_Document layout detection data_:

================================

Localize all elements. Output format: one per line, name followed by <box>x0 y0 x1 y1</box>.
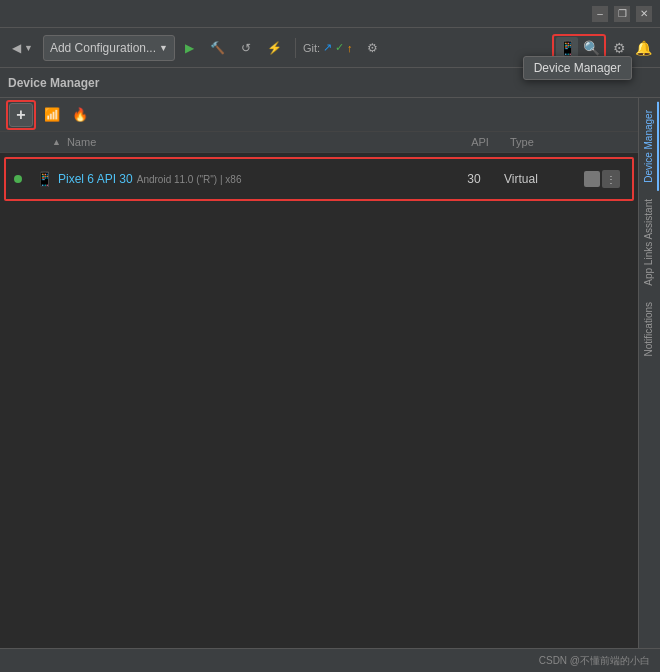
device-name-col: Pixel 6 API 30 Android 11.0 ("R") | x86 <box>58 172 444 186</box>
add-config-dropdown-icon: ▼ <box>159 43 168 53</box>
tab-notifications-label: Notifications <box>643 302 654 356</box>
phone-icon: 📱 <box>34 169 54 189</box>
device-name: Pixel 6 API 30 <box>58 172 133 186</box>
git-branch-icon: ↗ <box>323 41 332 54</box>
name-col-label: Name <box>67 136 96 148</box>
notifications-icon: 🔔 <box>635 40 652 56</box>
tab-app-links-label: App Links Assistant <box>643 199 654 286</box>
bottom-bar: CSDN @不懂前端的小白 <box>0 648 660 672</box>
api-col-header: API <box>450 136 510 148</box>
title-bar-controls: – ❐ ✕ <box>592 6 652 22</box>
right-tabs: Device Manager App Links Assistant Notif… <box>638 98 660 672</box>
git-section: Git: ↗ ✓ ↑ <box>303 41 353 54</box>
toolbar-separator <box>295 38 296 58</box>
rerun-icon: ↺ <box>241 41 251 55</box>
profile-button[interactable]: ⚡ <box>261 35 288 61</box>
tab-notifications[interactable]: Notifications <box>640 294 659 364</box>
panel-toolbar: + 📶 🔥 <box>0 98 638 132</box>
git-check-icon: ✓ <box>335 41 344 54</box>
search-toolbar-icon: 🔍 <box>583 40 600 56</box>
attribution-text: CSDN @不懂前端的小白 <box>539 654 650 668</box>
device-type-icon: 📱 <box>34 169 58 189</box>
add-configuration-button[interactable]: Add Configuration... ▼ <box>43 35 175 61</box>
rerun-button[interactable]: ↺ <box>235 35 257 61</box>
fire-button[interactable]: 🔥 <box>68 103 92 127</box>
notifications-button[interactable]: 🔔 <box>632 37 654 59</box>
maximize-button[interactable]: ❐ <box>614 6 630 22</box>
close-button[interactable]: ✕ <box>636 6 652 22</box>
device-subtext: Android 11.0 ("R") | x86 <box>137 174 242 185</box>
back-icon: ◀ <box>12 41 21 55</box>
wifi-button[interactable]: 📶 <box>40 103 64 127</box>
device-manager-icon: 📱 <box>559 40 576 56</box>
tooltip-text: Device Manager <box>534 61 621 75</box>
add-config-label: Add Configuration... <box>50 41 156 55</box>
table-row[interactable]: 📱 Pixel 6 API 30 Android 11.0 ("R") | x8… <box>4 157 634 201</box>
settings-icon: ⚙ <box>613 40 626 56</box>
add-device-button[interactable]: + <box>9 103 33 127</box>
device-api: 30 <box>444 172 504 186</box>
back-dropdown-icon: ▼ <box>24 43 33 53</box>
git-label: Git: <box>303 42 320 54</box>
wifi-icon: 📶 <box>44 107 60 122</box>
sort-arrow-icon: ▲ <box>52 137 61 147</box>
git-up-icon: ↑ <box>347 42 353 54</box>
minimize-button[interactable]: – <box>592 6 608 22</box>
profile-icon: ⚡ <box>267 41 282 55</box>
title-bar: – ❐ ✕ <box>0 0 660 28</box>
run-button[interactable]: ▶ <box>179 35 200 61</box>
back-button[interactable]: ◀ ▼ <box>6 35 39 61</box>
tab-app-links[interactable]: App Links Assistant <box>640 191 659 294</box>
device-type: Virtual <box>504 172 584 186</box>
device-panel: + 📶 🔥 ▲ Name API Type <box>0 98 638 672</box>
tab-device-manager[interactable]: Device Manager <box>640 102 659 191</box>
panel-title: Device Manager <box>8 76 99 90</box>
stop-device-button[interactable] <box>584 171 600 187</box>
add-device-highlight: + <box>6 100 36 130</box>
build-button[interactable]: 🔨 <box>204 35 231 61</box>
fire-icon: 🔥 <box>72 107 88 122</box>
name-col-header[interactable]: ▲ Name <box>52 136 450 148</box>
device-row-actions: ⋮ <box>584 170 624 188</box>
tab-device-manager-label: Device Manager <box>643 110 654 183</box>
type-col-header: Type <box>510 136 590 148</box>
git-settings-icon: ⚙ <box>367 41 378 55</box>
status-dot <box>14 175 22 183</box>
device-manager-tooltip: Device Manager <box>523 56 632 80</box>
device-status-indicator <box>14 175 34 183</box>
git-settings-button[interactable]: ⚙ <box>361 35 384 61</box>
run-icon: ▶ <box>185 41 194 55</box>
main-area: + 📶 🔥 ▲ Name API Type <box>0 98 660 672</box>
build-icon: 🔨 <box>210 41 225 55</box>
add-icon: + <box>16 106 25 124</box>
more-actions-button[interactable]: ⋮ <box>602 170 620 188</box>
table-header: ▲ Name API Type <box>0 132 638 153</box>
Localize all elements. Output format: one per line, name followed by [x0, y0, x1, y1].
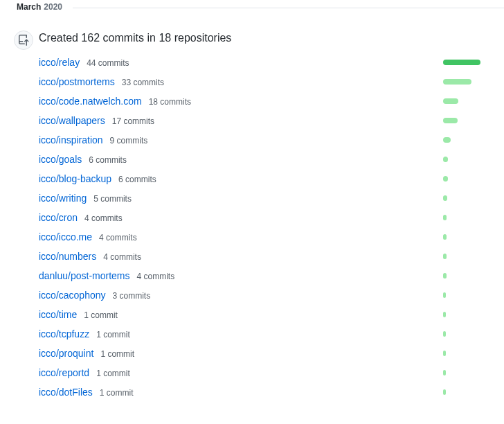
- repo-row: icco/inspiration9 commits: [39, 130, 485, 150]
- repo-row: icco/numbers4 commits: [39, 247, 485, 266]
- repo-row-left: icco/dotFiles1 commit: [39, 387, 134, 398]
- commit-bar-container: [443, 254, 485, 259]
- commit-bar-container: [443, 331, 485, 337]
- repo-link[interactable]: icco/code.natwelch.com: [39, 96, 142, 107]
- repo-link[interactable]: icco/cacophony: [39, 290, 106, 301]
- repo-link[interactable]: icco/proquint: [39, 348, 93, 359]
- repo-link[interactable]: icco/writing: [39, 193, 87, 204]
- repo-row: icco/tcpfuzz1 commit: [39, 324, 485, 344]
- repo-link[interactable]: icco/blog-backup: [39, 173, 111, 184]
- icon-column: [14, 30, 39, 402]
- repo-link[interactable]: danluu/post-mortems: [39, 270, 130, 281]
- commit-bar-container: [443, 351, 485, 356]
- commit-bar: [443, 157, 448, 162]
- commit-bar-container: [443, 98, 485, 104]
- commit-count-label: 33 commits: [122, 78, 164, 87]
- activity-section: Created 162 commits in 18 repositories i…: [0, 19, 504, 402]
- commit-count-label: 6 commits: [89, 155, 127, 165]
- commit-count-label: 18 commits: [149, 97, 191, 107]
- repo-row-left: icco/time1 commit: [39, 309, 118, 320]
- repo-link[interactable]: icco/postmortems: [39, 76, 115, 87]
- commit-count-label: 1 commit: [96, 369, 130, 378]
- commit-count-label: 1 commit: [84, 310, 118, 320]
- repo-link[interactable]: icco/dotFiles: [39, 387, 93, 398]
- commit-bar: [443, 370, 446, 376]
- commit-activity-icon: [14, 30, 33, 50]
- year-label: 2020: [44, 2, 68, 12]
- commit-bar: [443, 79, 471, 85]
- content-column: Created 162 commits in 18 repositories i…: [39, 30, 504, 402]
- commit-bar-container: [443, 157, 485, 162]
- repo-link[interactable]: icco/time: [39, 309, 77, 320]
- repo-row-left: icco/cron4 commits: [39, 212, 123, 223]
- commit-bar-container: [443, 79, 485, 85]
- repo-row: icco/dotFiles1 commit: [39, 382, 485, 402]
- commit-bar-container: [443, 234, 485, 240]
- commit-count-label: 5 commits: [93, 194, 132, 204]
- repo-link[interactable]: icco/goals: [39, 154, 82, 165]
- commit-bar-container: [443, 118, 485, 123]
- commit-count-label: 1 commit: [96, 330, 130, 339]
- repo-row: icco/writing5 commits: [39, 188, 485, 208]
- repo-row: icco/cron4 commits: [39, 208, 485, 227]
- commit-bar-container: [443, 273, 485, 279]
- repo-link[interactable]: icco/icco.me: [39, 231, 92, 242]
- commit-bar-container: [443, 292, 485, 298]
- repo-row-left: icco/tcpfuzz1 commit: [39, 328, 130, 339]
- repo-row: icco/code.natwelch.com18 commits: [39, 91, 485, 111]
- repo-link[interactable]: icco/wallpapers: [39, 115, 105, 126]
- repo-row-left: icco/numbers4 commits: [39, 251, 141, 262]
- repo-row-left: icco/blog-backup6 commits: [39, 173, 156, 184]
- repo-row-left: icco/cacophony3 commits: [39, 290, 150, 301]
- repo-row-left: icco/goals6 commits: [39, 154, 127, 165]
- commit-count-label: 1 commit: [100, 349, 134, 359]
- commit-bar-container: [443, 312, 485, 317]
- commit-bar: [443, 351, 446, 356]
- repo-row-left: icco/code.natwelch.com18 commits: [39, 96, 191, 107]
- commit-bar: [443, 118, 458, 123]
- repo-link[interactable]: icco/tcpfuzz: [39, 328, 89, 339]
- repo-row-left: icco/relay44 commits: [39, 57, 129, 68]
- commit-bar: [443, 273, 447, 279]
- commit-bar: [443, 98, 458, 104]
- commit-bar: [443, 312, 446, 317]
- repo-link[interactable]: icco/numbers: [39, 251, 96, 262]
- commit-count-label: 17 commits: [112, 116, 154, 126]
- repo-row: icco/cacophony3 commits: [39, 285, 485, 305]
- repo-row-left: icco/reportd1 commit: [39, 367, 130, 378]
- commit-bar: [443, 254, 447, 259]
- commit-count-label: 9 commits: [110, 136, 148, 145]
- repo-link[interactable]: icco/inspiration: [39, 134, 103, 145]
- repo-link[interactable]: icco/reportd: [39, 367, 89, 378]
- repo-link[interactable]: icco/cron: [39, 212, 78, 223]
- repo-row-left: icco/proquint1 commit: [39, 348, 134, 359]
- commit-bar-container: [443, 195, 485, 201]
- commit-count-label: 4 commits: [137, 272, 175, 281]
- repo-row: icco/postmortems33 commits: [39, 72, 485, 91]
- commit-bar-container: [443, 176, 485, 182]
- repo-list: icco/relay44 commitsicco/postmortems33 c…: [39, 53, 485, 402]
- repo-row: icco/time1 commit: [39, 305, 485, 324]
- commit-bar: [443, 176, 448, 182]
- commit-bar: [443, 195, 447, 201]
- commit-bar-container: [443, 389, 485, 395]
- repo-row-left: icco/writing5 commits: [39, 193, 132, 204]
- commit-count-label: 6 commits: [118, 175, 156, 184]
- commit-count-label: 3 commits: [113, 291, 151, 301]
- repo-row: icco/proquint1 commit: [39, 344, 485, 363]
- repo-row: icco/goals6 commits: [39, 150, 485, 169]
- commit-count-label: 4 commits: [99, 233, 137, 242]
- repo-row-left: icco/postmortems33 commits: [39, 76, 164, 87]
- repo-link[interactable]: icco/relay: [39, 57, 80, 68]
- commit-bar: [443, 215, 447, 220]
- commit-bar: [443, 234, 447, 240]
- repo-row: icco/relay44 commits: [39, 53, 485, 72]
- repo-row-left: icco/inspiration9 commits: [39, 134, 147, 145]
- commit-count-label: 4 commits: [103, 252, 141, 262]
- commit-bar-container: [443, 370, 485, 376]
- commit-count-label: 1 commit: [100, 388, 134, 398]
- timeline-month-header: March 2020: [0, 0, 504, 19]
- commit-count-label: 4 commits: [84, 213, 123, 223]
- activity-summary-title: Created 162 commits in 18 repositories: [39, 32, 485, 44]
- month-label: March: [17, 2, 41, 12]
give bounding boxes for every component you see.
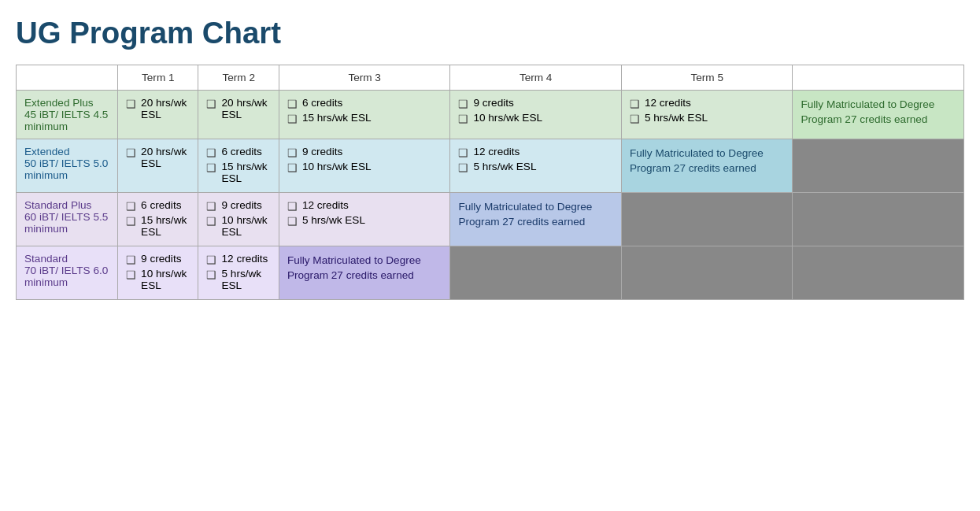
program-label: Extended 50 iBT/ IELTS 5.0 minimum <box>17 139 118 193</box>
term1-cell: ❑20 hrs/wk ESL <box>118 139 198 193</box>
item-text: 6 credits <box>302 97 342 109</box>
col-header-term5: Term 5 <box>621 65 793 91</box>
checkbox-icon: ❑ <box>630 98 640 110</box>
term5-cell: ❑12 credits❑5 hrs/wk ESL <box>621 91 793 139</box>
checkbox-icon: ❑ <box>126 254 136 266</box>
check-item: ❑10 hrs/wk ESL <box>458 112 613 125</box>
check-item: ❑12 credits <box>630 97 785 110</box>
checkbox-icon: ❑ <box>458 113 468 125</box>
check-item: ❑9 credits <box>126 253 190 266</box>
col-header-final <box>793 65 964 91</box>
final-gray-cell <box>793 246 964 300</box>
checkbox-icon: ❑ <box>458 146 468 159</box>
term4-gray-cell <box>450 246 622 300</box>
term3-fully-mat-cell: Fully Matriculated to Degree Program 27 … <box>279 246 450 300</box>
item-text: 12 credits <box>221 253 268 265</box>
fully-matriculated-text: Fully Matriculated to Degree Program 27 … <box>287 253 442 283</box>
table-row: Standard 70 iBT/ IELTS 6.0 minimum❑9 cre… <box>17 246 964 300</box>
checkbox-icon: ❑ <box>206 215 216 228</box>
check-item: ❑5 hrs/wk ESL <box>287 214 442 228</box>
term5-fully-mat-cell: Fully Matriculated to Degree Program 27 … <box>621 139 793 193</box>
check-item: ❑6 credits <box>287 97 442 110</box>
check-item: ❑15 hrs/wk ESL <box>126 214 190 238</box>
item-text: 20 hrs/wk ESL <box>141 97 190 120</box>
item-text: 6 credits <box>141 199 181 211</box>
check-item: ❑20 hrs/wk ESL <box>206 97 270 120</box>
check-item: ❑12 credits <box>287 199 442 213</box>
term2-cell: ❑20 hrs/wk ESL <box>198 91 279 139</box>
item-text: 9 credits <box>221 199 261 211</box>
item-text: 5 hrs/wk ESL <box>473 161 536 172</box>
item-text: 20 hrs/wk ESL <box>221 97 270 120</box>
term3-cell: ❑12 credits❑5 hrs/wk ESL <box>279 193 450 246</box>
checkbox-icon: ❑ <box>206 161 216 174</box>
checkbox-icon: ❑ <box>458 98 468 110</box>
checkbox-icon: ❑ <box>126 98 136 110</box>
table-row: Extended 50 iBT/ IELTS 5.0 minimum❑20 hr… <box>17 139 964 193</box>
col-header-term4: Term 4 <box>450 65 622 91</box>
checkbox-icon: ❑ <box>287 98 298 110</box>
checkbox-icon: ❑ <box>206 200 216 213</box>
item-text: 5 hrs/wk ESL <box>645 112 708 124</box>
item-text: 12 credits <box>645 97 691 109</box>
term1-cell: ❑6 credits❑15 hrs/wk ESL <box>118 193 198 246</box>
item-text: 6 credits <box>221 146 261 157</box>
fully-matriculated-text: Fully Matriculated to Degree Program 27 … <box>458 199 613 229</box>
check-item: ❑10 hrs/wk ESL <box>287 161 442 174</box>
check-item: ❑6 credits <box>206 146 270 159</box>
program-chart-table: Term 1 Term 2 Term 3 Term 4 Term 5 Exten… <box>16 65 964 300</box>
check-item: ❑5 hrs/wk ESL <box>458 161 613 174</box>
program-label: Standard Plus 60 iBT/ IELTS 5.5 minimum <box>17 193 118 246</box>
item-text: 15 hrs/wk ESL <box>141 214 190 238</box>
check-item: ❑9 credits <box>287 146 442 159</box>
term1-cell: ❑9 credits❑10 hrs/wk ESL <box>118 246 198 300</box>
col-header-term2: Term 2 <box>198 65 279 91</box>
checkbox-icon: ❑ <box>126 268 136 281</box>
program-label: Standard 70 iBT/ IELTS 6.0 minimum <box>17 246 118 300</box>
fully-matriculated-text: Fully Matriculated to Degree Program 27 … <box>630 146 785 176</box>
check-item: ❑5 hrs/wk ESL <box>206 268 270 291</box>
checkbox-icon: ❑ <box>126 146 136 159</box>
checkbox-icon: ❑ <box>206 268 216 281</box>
checkbox-icon: ❑ <box>287 161 298 174</box>
program-label: Extended Plus 45 iBT/ IELTS 4.5 minimum <box>17 91 118 139</box>
term4-cell: ❑9 credits❑10 hrs/wk ESL <box>450 91 622 139</box>
item-text: 9 credits <box>302 146 342 157</box>
check-item: ❑15 hrs/wk ESL <box>206 161 270 184</box>
checkbox-icon: ❑ <box>458 161 468 174</box>
item-text: 9 credits <box>473 97 513 109</box>
item-text: 15 hrs/wk ESL <box>302 112 372 124</box>
term3-cell: ❑6 credits❑15 hrs/wk ESL <box>279 91 450 139</box>
item-text: 10 hrs/wk ESL <box>141 268 190 291</box>
check-item: ❑5 hrs/wk ESL <box>630 112 785 125</box>
check-item: ❑10 hrs/wk ESL <box>126 268 190 291</box>
checkbox-icon: ❑ <box>630 113 640 125</box>
term4-fully-mat-cell: Fully Matriculated to Degree Program 27 … <box>450 193 622 246</box>
fully-matriculated-text: Fully Matriculated to Degree Program 27 … <box>801 97 956 127</box>
term2-cell: ❑9 credits❑10 hrs/wk ESL <box>198 193 279 246</box>
final-gray-cell <box>793 193 964 246</box>
term4-cell: ❑12 credits❑5 hrs/wk ESL <box>450 139 622 193</box>
item-text: 10 hrs/wk ESL <box>302 161 372 172</box>
term5-gray-cell <box>621 193 793 246</box>
item-text: 10 hrs/wk ESL <box>221 214 270 238</box>
check-item: ❑20 hrs/wk ESL <box>126 97 190 120</box>
fully-mat-cell: Fully Matriculated to Degree Program 27 … <box>793 91 964 139</box>
check-item: ❑20 hrs/wk ESL <box>126 146 190 169</box>
term2-cell: ❑6 credits❑15 hrs/wk ESL <box>198 139 279 193</box>
checkbox-icon: ❑ <box>126 200 136 213</box>
item-text: 20 hrs/wk ESL <box>141 146 190 169</box>
checkbox-icon: ❑ <box>206 146 216 159</box>
check-item: ❑15 hrs/wk ESL <box>287 112 442 125</box>
checkbox-icon: ❑ <box>206 98 216 110</box>
table-row: Extended Plus 45 iBT/ IELTS 4.5 minimum❑… <box>17 91 964 139</box>
term1-cell: ❑20 hrs/wk ESL <box>118 91 198 139</box>
check-item: ❑9 credits <box>206 199 270 213</box>
col-header-label <box>17 65 118 91</box>
term2-cell: ❑12 credits❑5 hrs/wk ESL <box>198 246 279 300</box>
item-text: 9 credits <box>141 253 181 265</box>
final-gray-cell <box>793 139 964 193</box>
check-item: ❑6 credits <box>126 199 190 213</box>
col-header-term3: Term 3 <box>279 65 450 91</box>
item-text: 12 credits <box>302 199 349 211</box>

================================

_What the exercise asks_:
Write out each line above that contains the word "Plus".

_Written answer_:
program-label: Standard Plus 60 iBT/ IELTS 5.5 minimum <box>17 193 118 246</box>
program-label: Extended Plus 45 iBT/ IELTS 4.5 minimum <box>17 91 118 139</box>
table-row: Extended Plus 45 iBT/ IELTS 4.5 minimum❑… <box>17 91 964 139</box>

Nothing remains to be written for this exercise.